NATURE SPEAKS TO HUMAN BEINGS THROUGH A LANGUAGE OF SIGNS WHICH CAN BE DECIPHERED.

To put it theologically: all created things are creations of the divine Word: God The Idea of two Books: Holy Scripture and ‘The Book of Nature

said ‘Let there be light! And there was light’. What we get to see in nature there are creations of God’s Word. ‘In the beginning was the Word..Jon 1:1-3. There perceptible reality is an expression of the eternal Logos, in which the human mind and spirit also shares.  

Nicholas of Cusa declared that sensory perception was an appropriate way of understanding the language of God in nature. Things are the books of the senses. In them, the will of the divine reason is inscribed in images accessible to the senses’.


‘Two Books of Revelation’ in the early writers of the Christian Church

Abbot Antinius (3rd century) ‘My book is the created nature, one always at my disposal whenever I want to read God’s words’

Basil the Great believed that our reason was so perfectly created by God that ‘through the beauties of created things we can read God’s wisdom nd providence as if these beauties were letters and words’

Augustine: Although only the person who has learnt to read can read Holy Scripture, even the illiterate can understand the book of the universe.

Maximus the Confessor: Nature and Scripture are the two robes of Christ which shone bright in the Transfiguration, his humanity and his divinity: in Christ the ‘two books’ have the same content.

John Scotus Eriugina, the Celtic theologian, thought that the two books were the two theophanies, the one through the medium of letters (apicea), the other through forms (species). This tradition talks about the book of nature , or the book of the world, or the universe, less often about the book of creation.

Raimundus Sebundus called the reading of the book of nature, theologia naturalis (natural theology), and this has remained in general usage.

The idea of the two books and their inner harmony was supposed to express the harmony between faith and reason.

The book of nature, in theology, was always read in the light of Holy Scripture. Through the revelation of Scripture the wisdom hidden in nature becomes legible as the wisdom of God : through the general knowledge of God we can become wise, through the knowledge of Scripture  we can become saved though unfortunately not become wise.

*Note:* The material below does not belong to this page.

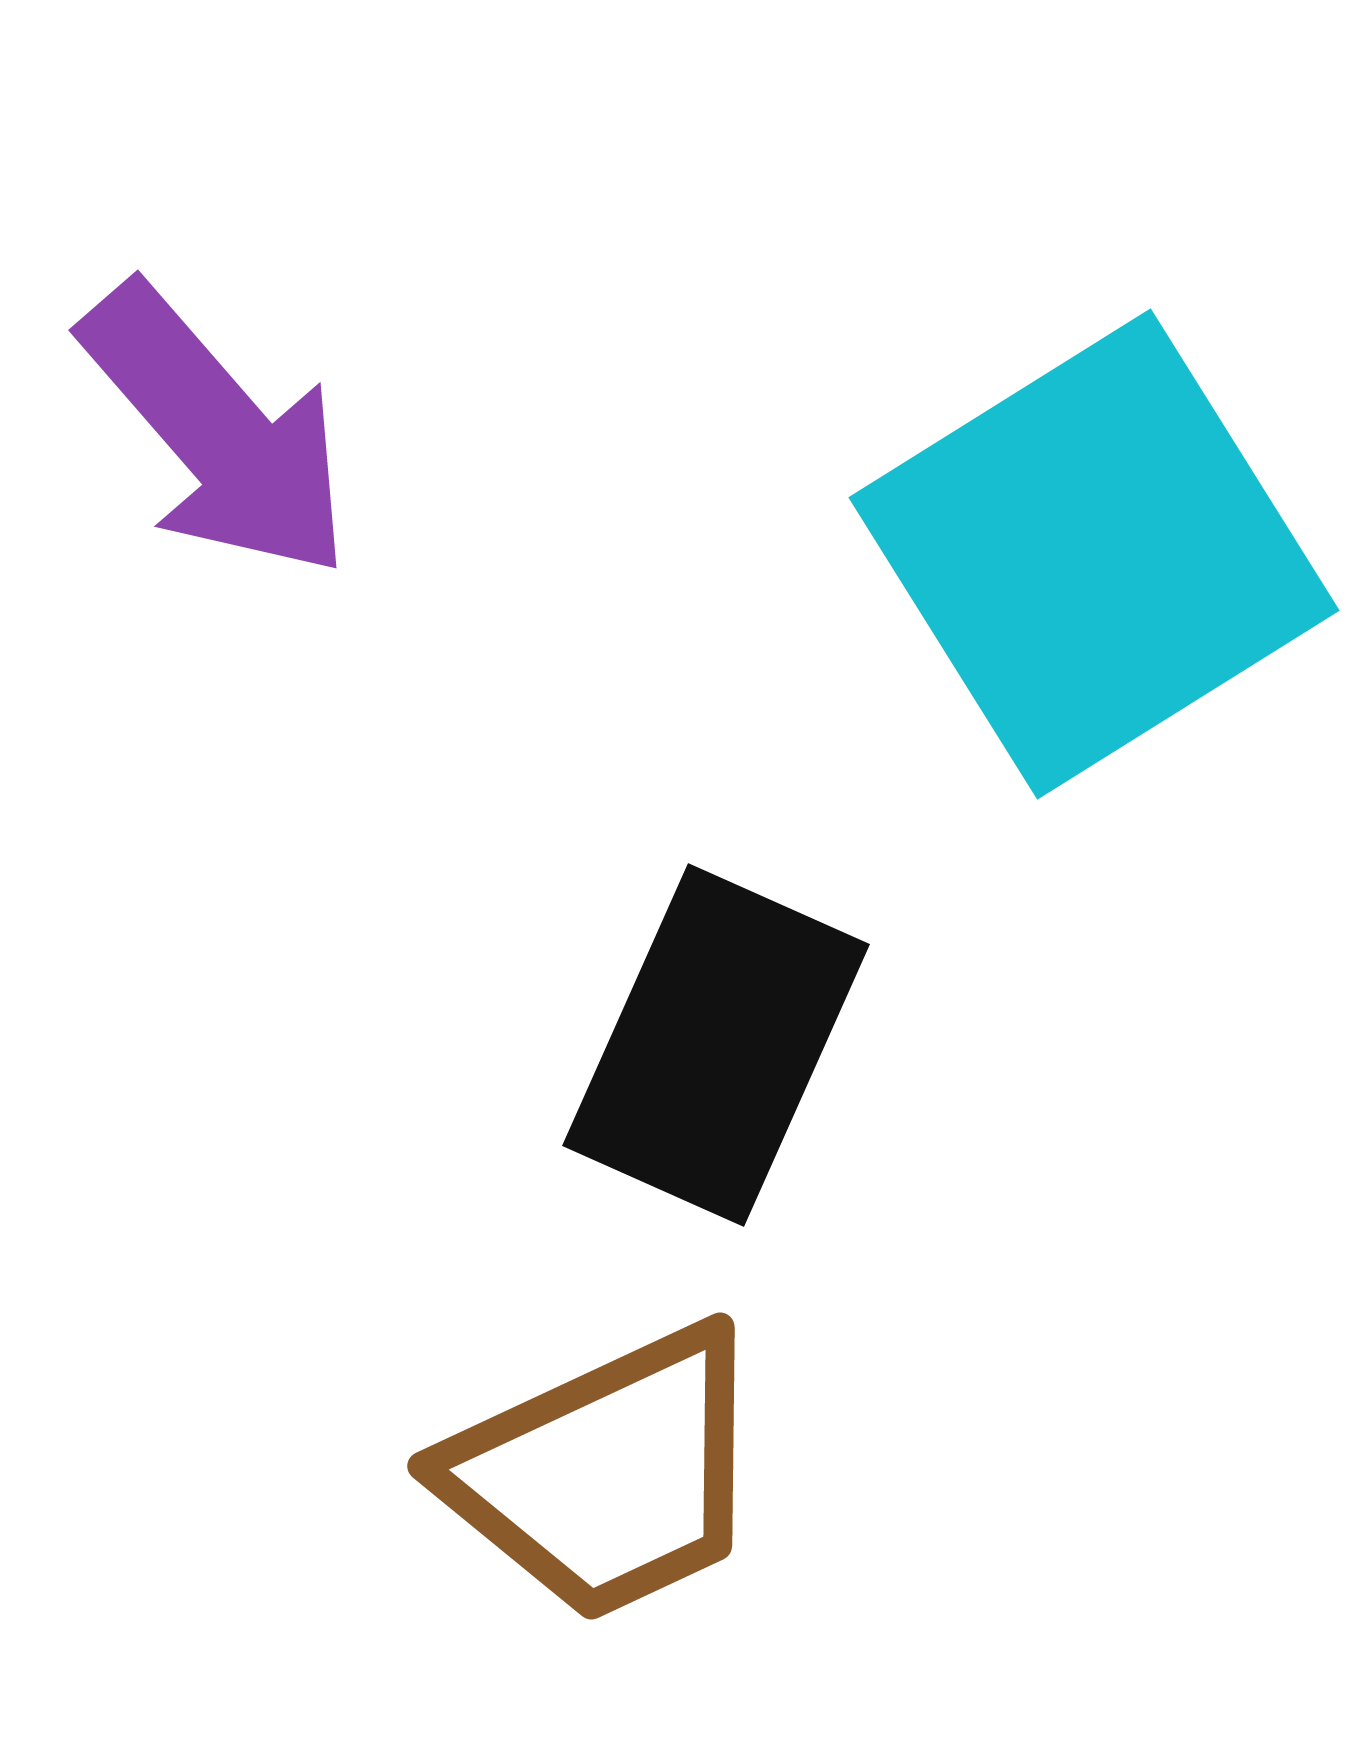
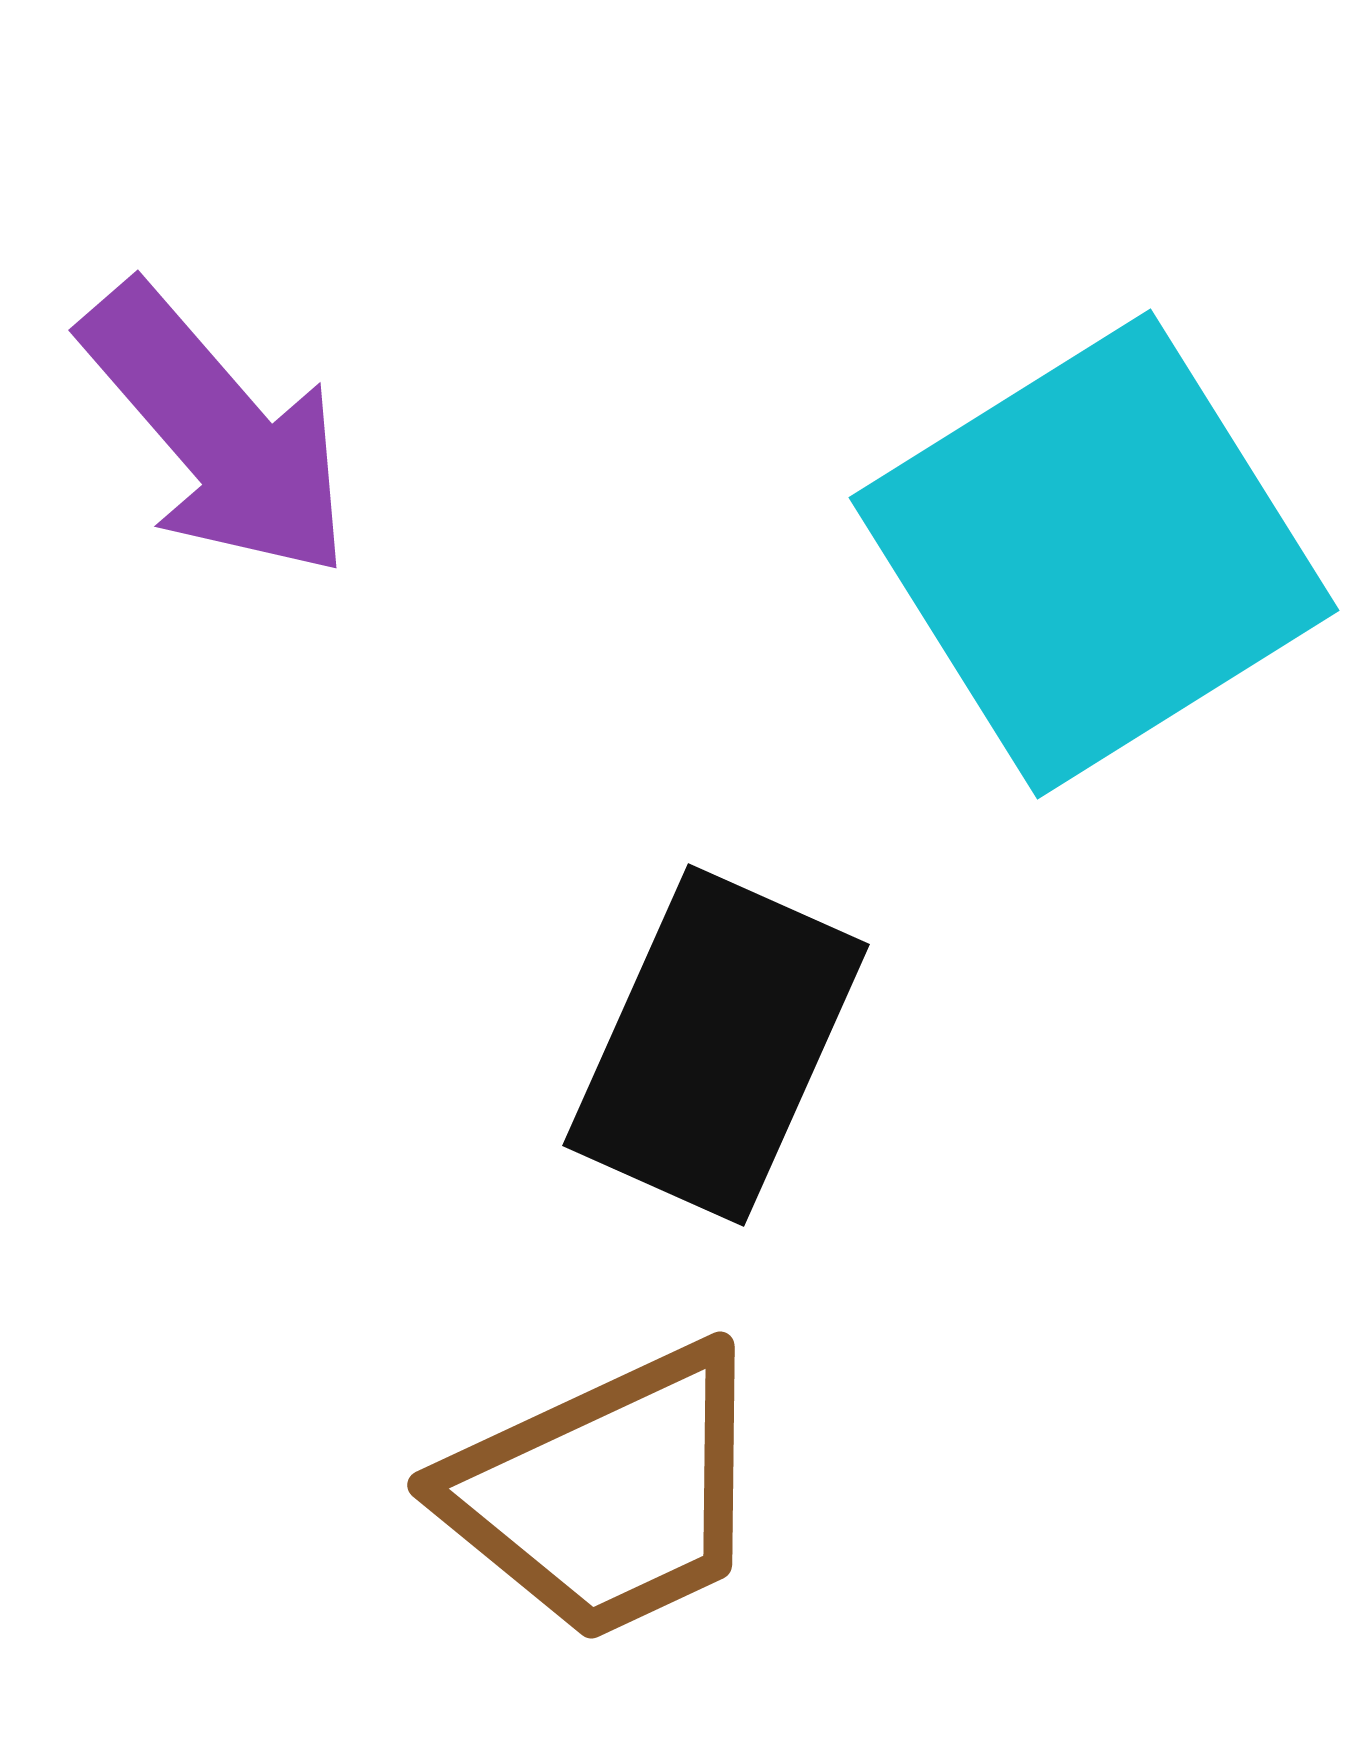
brown trapezoid: moved 19 px down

We must also reverse the order of things: we may be able to read the Bible in the light of the book of Nature. Much is superseded and belong to the past eras in which the writings originated: only that which is compatible with scientific reason or which opens up for science new horizons of interpretation can count as divine revelation.

The importance of Memory: An essential component of our religious and cultural memory is the revelation given to our fore fathers through their experiences and liberations; the successful and unsuccessful forms of life they initiated: we interpret these things for the present and the future. Every culture is a universe of signs, and is therefore dependent on hemeneutics for its survival.

Scientists are concerned in a special way with the ‘memory of nature’: the stars can unlock the past history. In the cosmos since the Big Bang, and in life on earth since the beginning of evolution, nature has been involved in an irreversible ‘history of nature’.

Read On! Other Topics from Moltmann’s Book

The General Doctrine of Signs: the Signature of All Things (pp198-200)

The theological Doctrine of Signs (pp 200-202): The Signature of History is read in the light of the Signs of the times “the Church carries the responsibility of reading the signs of the time and of interpreting them in the light of the Gospel” . The coming of Christ, the realised presence of Christ in the Eucharist: a sign that He has come and also is to come.

The World as Nature and as Creation: Theological Interpretation Patterns (pp2002-2006)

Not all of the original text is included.